Reconstructed SPC-CT slices (left) and H&E staining (right) of a GW22 foetal thymus & b a 12 MPN thymus. The inset (red square) highlights an area of interest in each image, shown below, depicting typical anatomical aspects of the samples at their respective stage with exact correlation between the two imaging tools. C cortex, M medulla, BV blood vessel, HB Hassall bodies. Scale bars: 500 µm.

Fig. 3. Volumetric visualisation and virtual dissection of the internal anatomy of the human thymus.

3D rendering of whole thymi (left images) and virtual dissection across two planes (centre & right images) at a. GW15, b GW22, and c 12MPN. Age-associated anatomical changes are evident from a to c; with lobule formation (indicated by green contours) starting from the external part of the organ (a), progressing throughout the organ (b) and eventually leading to a reduction in inter-lobular space (c). Corticomedullary organisation is observed as a single central medulla and outer cortex in foetal thymus GW15 (a), which is replicated in the individual lobules of foetal GW22 (b) and postnatal 12MPN (c). The morphology of the HBs is visualised volumetrically in b and c; a more detailed visualisation of their shape is provided in Fig. 6. C cortex, M medulla, HB Hassall’s body, BV Blood vessel. Scale bars: 500 µm.

Fig. 4. Quantitative measures report age associated changes in thymic compartments.

a Volumetric quantification of medullary content in foetal (n = 7) and postnatal (n = 6) SPC-CT datasets. The foetal thymi demonstrated a significantly higher medulla content (38 ± 8%) than the postnatal thymi (22 ± 9%). 2 out of 9 foetal thymi (ages <GW11) were yet to start specialising into medulla and cortex compartments and were therefore excluded from this analysis. b Machine learning-based quantification of relative medullary area across development in H&E slices (n = 5 per group, with n = 3 technical triplicates). Samples were grouped into 4 categories, according to the developmental stage. Representative flow cytometry analysis of c foetal (GW15), and d postnatal (4 MPN) thymi. The percentage of EpCAM^posCD205^neg and CD205^posEpCAM^low was calculated on total CD45 negative fraction, quantifying medullary and cortical epithelial cell percentages, respectively. The postnatal sample was negatively enriched for CD45 as previously described^,. e Flow-cytometry based comparison of medullary epithelial cells content (EpCAM^posCD205^neg) relative to total epithelial cell counts. Results demonstrate a significantly higher medullary EC content in foetal thymi (n = 9, 78 ± 1) when compared to the post-natal counterparts (n = 9, 46 ± 2). p-values: <0.001(***); <0.005(**); >0.05(ns).

Fig. 5. Qualitative and volumetric quantification of HBs across development.
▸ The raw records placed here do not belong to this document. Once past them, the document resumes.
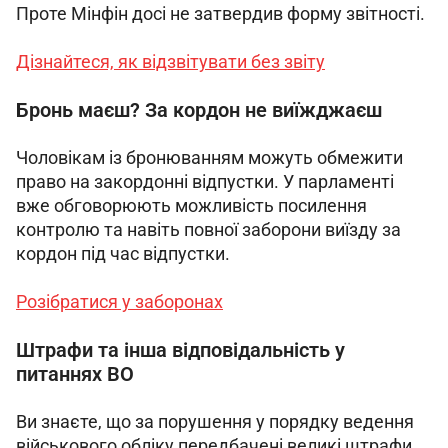
Проте Мінфін досі не затвердив форму звітності. 
Дізнайтеся, як відзвітувати без звіту
Бронь маєш? За кордон не виїжджаєш
Чоловікам із бронюванням можуть обмежити 
право на закордонні відпустки. У парламенті 
вже обговорюють можливість посилення 
контролю та навіть повної заборони виїзду за 
кордон під час відпустки.
Розібратися у заборонах
Штрафи та інша відповідальність у
питаннях ВО
Ви знаєте, що за порушення у порядку ведення 
військового обліку передбачені великі штрафи.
a Representative immunofluorescence images (n = 10) showing appearance of KRT10 positive cells (grey) from GW16 with progressive development of HBs from GW19. Scale bars: 100 μm, nuclei counterstained with Hoescht. b Orthogonal views (axial, sagittal and coronal) of one of the HBs found in samples depicted in Fig. 2a and b, respectively. The corresponding histological slice (only axial plane available) is also shown. c SPC-CT based Volumetric HB content of the medulla as a function of developmental stage from foetal (n = 2) and postnatal (n = 6) thymi. Vertical lines subdivide the graph in three age ranges where the observed behaviour differs substantially. Scale bars: 100 μm.
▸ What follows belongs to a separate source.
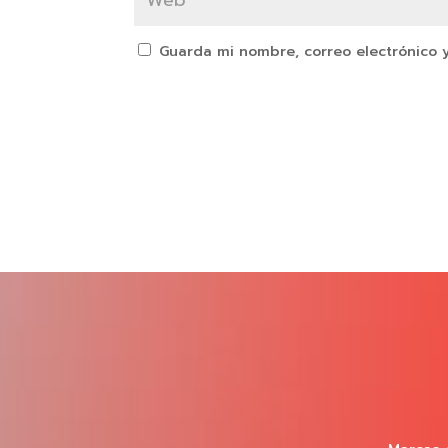
Guarda mi nombre, correo electrónico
Fig. 6. Individually segmented Hassall’s bodies.

a–d Show four separately segmented HBs alongside their original position in SPC-CT slices of a foetal thymus (e, f); g–j show the same for the postnatal case, in which a single SPC-CT slice (k) was sufficient thanks to the increased HB presence. In both cases, a mild smoothing based on mesh interpolation was applied to avoid an excessively “blocky” appearance caused by the limited number of voxels an HB consists of.

Fig. 7. Laboratory-based CT solutions provide the same structural information as synchrotron equipment.

Corresponding slices of a 19-day post-natal thymus acquired using SPC-CT (a) and H-CT (b). Both depict the same structural components of this sample, including cortex (C), medulla (M), Hassall’s bodies (HB) and blood vessels (BV). Scale bars: 500 µm.